这动态规划简直就是个暴力法。另外这数据规模也太友善了
我的做法是设 dp(i,j) 为用第 i 套邮票拼凑出 j 分钱所需要的邮票数量,递推+刷表法。遇到dp值大于S或未定义的,则可以确定此套邮票最大coverage为 j-1
要留意下output格式,在题目中没说,但是在sample output中能看出来制表的痕迹。这道题惨淡的数据、大量的PE估计很多都来源于此。
Run TIme: 0.029s
#define UVa "9-5.242.cpp" //Stamps and Envelope Size
#include<cstdio>
#include<cstring>
#include<algorithm>
using namespace std;
//Global Variables.
const int maxn = 10 + 5, maxcover = 1000 + 5, INF = 1<<30;
int S, N, coverage[maxn], C[maxn]; //C[i]: size of denomination i.
int denominations[maxn][maxn];
int d[maxn][maxcover];
////
int smaller(int a, int b) {
if(C[a] != C[b]) return C[a] < C[b];
for(int i = C[a] - 1; i >= 0; i --)
if(denominations[a][i] != denominations[b][i])

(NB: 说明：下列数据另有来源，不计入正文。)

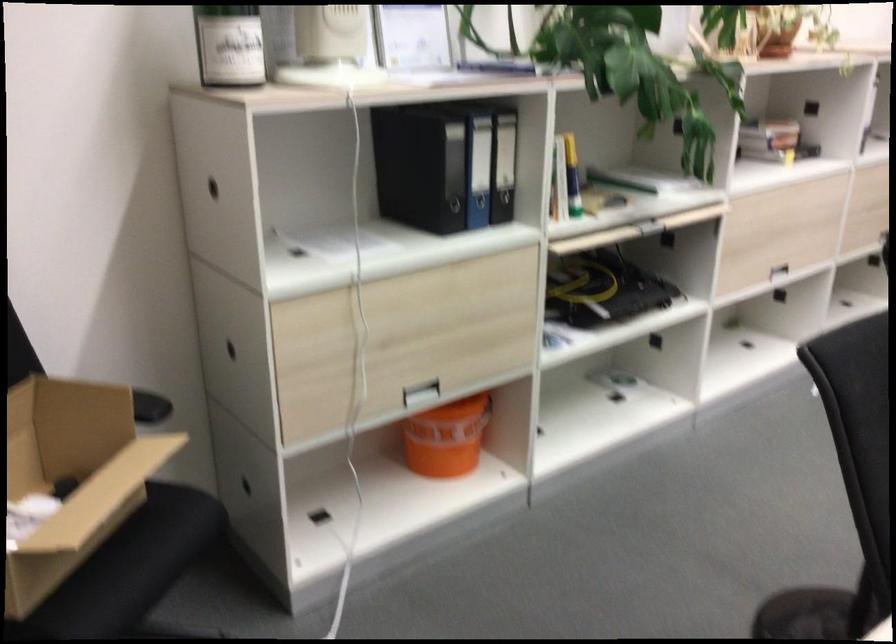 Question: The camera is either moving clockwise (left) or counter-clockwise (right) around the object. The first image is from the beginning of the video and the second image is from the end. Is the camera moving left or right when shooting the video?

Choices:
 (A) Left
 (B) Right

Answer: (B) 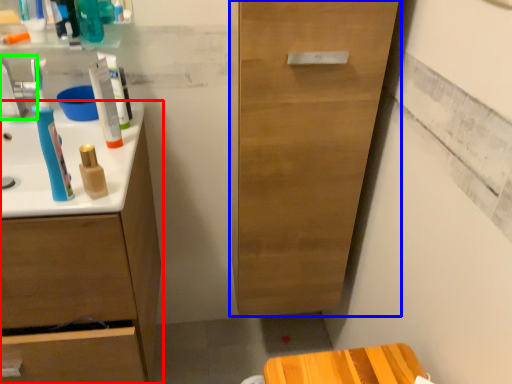 Question: Which object is the farthest from bathroom cabinet (highlighted by a red box)? Choose among these: cabinetry (highlighted by a blue box) or faucet (highlighted by a green box).

Choices:
 (A) cabinetry
 (B) faucet

Answer: (A) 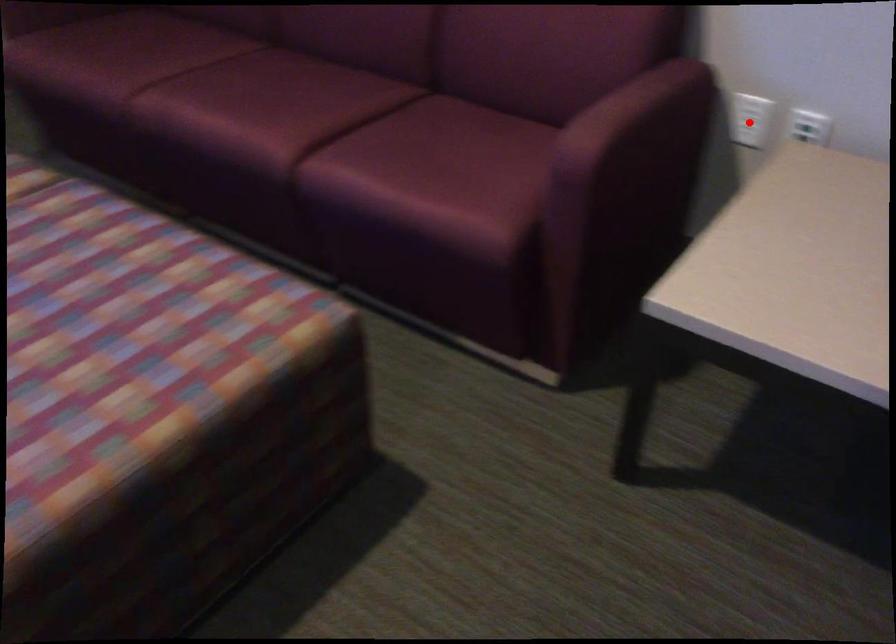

return denominations[a][i] < denominations[b][i];
}
int main() {
while(scanf("%d", &S) && S) {
scanf("%d", &N);
for(int i = 0; i < N; i ++) {
scanf("%d", &C[i]);
for(int j = 0; j < C[i]; j ++)
scanf("%d", &denominations[i][j]);
}
memset(d, -1, sizeof(d));
for(int i = 0; i < N; i ++) { //iterating all denominations
d[i][0] = 0;
for(int j = 0; j < maxcover; j ++) { //iterating through all possible combinations
int& u = d[i][j];
if(u > S || u == -1) {
coverage[i] = j-1;
break;
}
for(int k = 0; k < C[i]; k ++) { //iterating through all stamps
int& v = d[i][j+denominations[i][k]];
if(v == -1) v = u + 1;
else v = min(v, u+1);
}
}
}
int maxcoverage = coverage[0], ans = 0;
for(int i = 1; i < N; i ++) {
if(maxcoverage < coverage[i]) {
ans = i;
maxcoverage = coverage[i];
}
else if(maxcoverage == coverage[i] && smaller(i, ans))
ans = i;
}
printf("max coverage =%4d :", maxcoverage);
for(int i = 0; i < C[ans]; i ++)
printf("%3d", denominations[ans][i]);
printf("\n");
}
return 0;
}